If you can't easily reach the plug turn off the breaker. Then turn it back on after a minute.


----------



## jte1130

Thanks PoleCat. I've already unplugged and also turned the breaker off and on. There is definitely power going to it as the dryer runs. They are a stacked unit with the same plug. I've read about different internal reset mechanisms but can't find anything for this model.


----------



## PoleCat

jte1130 said:


> Thanks PoleCat. I've already unplugged and also turned the breaker off and on. There is definitely power going to it as the dryer runs. They are a stacked unit with the same plug. I've read about different internal reset mechanisms but can't find anything for this model.
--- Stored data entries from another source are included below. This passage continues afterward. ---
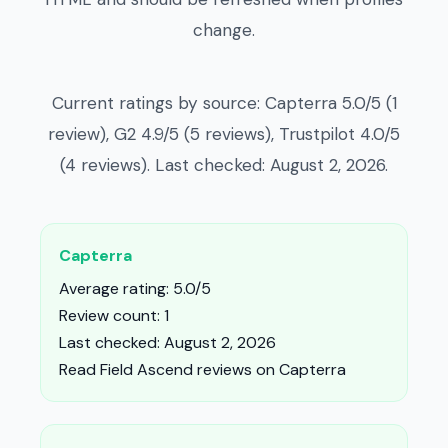
change.
Current ratings by source: Capterra 5.0/5 (1
review), G2 4.9/5 (5 reviews), Trustpilot 4.0/5
(4 reviews). Last checked: August 2, 2026.
Capterra
Average rating: 5.0/5
Review count: 1
Last checked: August 2, 2026
Read Field Ascend reviews on Capterra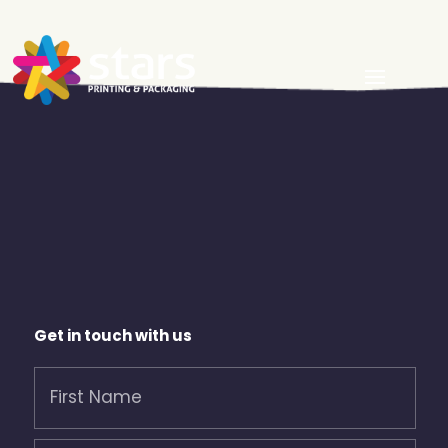
Get in touch with us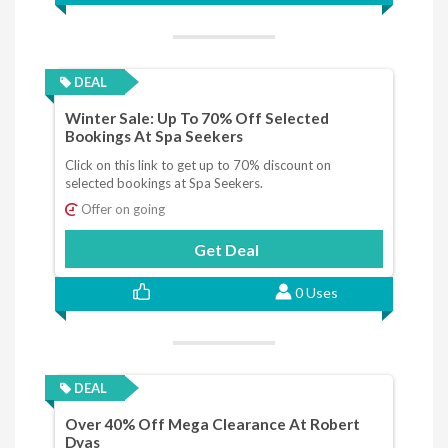
DEAL
Winter Sale: Up To 70% Off Selected
Bookings At Spa Seekers
Click on this link to get up to 70% discount on
selected bookings at Spa Seekers.
Offer on going
Get Deal
0 Uses
DEAL
Over 40% Off Mega Clearance At Robert
Dyas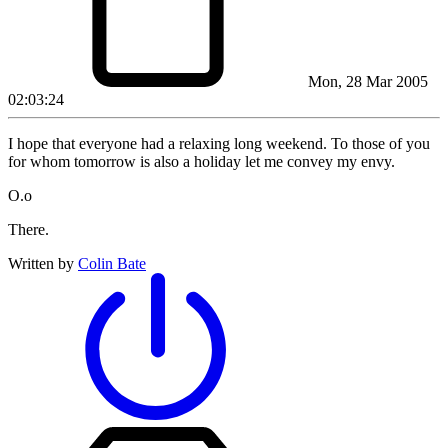
Mon, 28 Mar 2005
02:03:24
I hope that everyone had a relaxing long weekend. To those of you
for whom tomorrow is also a holiday let me convey my envy.
O.o
There.
Written by
Colin Bate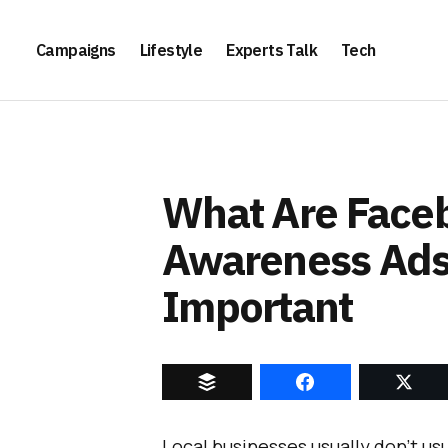
Campaigns
Lifestyle
Experts Talk
Tech
What Are Face
Awareness Ads
Important
Local businesses usually don’t us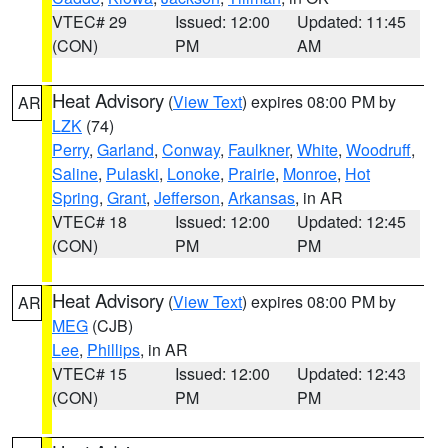
VTEC# 29
Issued: 12:00
Updated: 11:45
(CON)
PM
AM
Heat Advisory
(
View Text
) expires 08:00 PM by
AR
LZK
(74)
Perry
,
Garland
,
Conway
,
Faulkner
,
White
,
Woodruff
,
Saline
,
Pulaski
,
Lonoke
,
Prairie
,
Monroe
,
Hot
Spring
,
Grant
,
Jefferson
,
Arkansas
, in AR
VTEC# 18
Issued: 12:00
Updated: 12:45
(CON)
PM
PM
Heat Advisory
(
View Text
) expires 08:00 PM by
AR
MEG
(CJB)
Lee
,
Phillips
, in AR
VTEC# 15
Issued: 12:00
Updated: 12:43
(CON)
PM
PM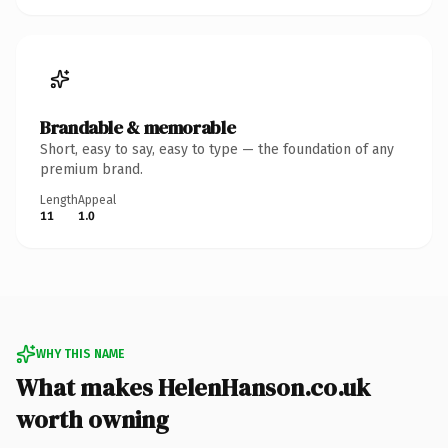
Brandable & memorable
Short, easy to say, easy to type — the foundation of any
premium brand.
Length
Appeal
11
1.0
WHY THIS NAME
What makes HelenHanson.co.uk
worth owning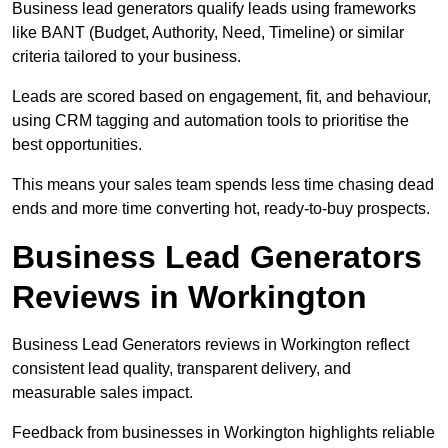
Business lead generators qualify leads using frameworks
like BANT (Budget, Authority, Need, Timeline) or similar
criteria tailored to your business.
Leads are scored based on engagement, fit, and behaviour,
using CRM tagging and automation tools to prioritise the
best opportunities.
This means your sales team spends less time chasing dead
ends and more time converting hot, ready-to-buy prospects.
Business Lead Generators
Reviews in Workington
Business Lead Generators reviews in Workington reflect
consistent lead quality, transparent delivery, and
measurable sales impact.
Feedback from businesses in Workington highlights reliable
The only reset is removing power that I could see in the manual.


----------



## concrete_joe

if killing power doesnt fix then it will be suspect that the outage caused failure of a control board. many machines today have fault code readout, but if you cant get that either then you will need your control board(s) checked by someone who can check them and/or replace the controls.

i always recommend a power surge wall-wart for electronic based items, doesnt always save the item, but helps.

you could buy new controls via online parts place, try it to see if it fixes problem, if not then return the parts, etc.

or, spend that $75 for a tech to come out to press the buttons and what-not just to tell you "yep, not working, you need new controls".


----------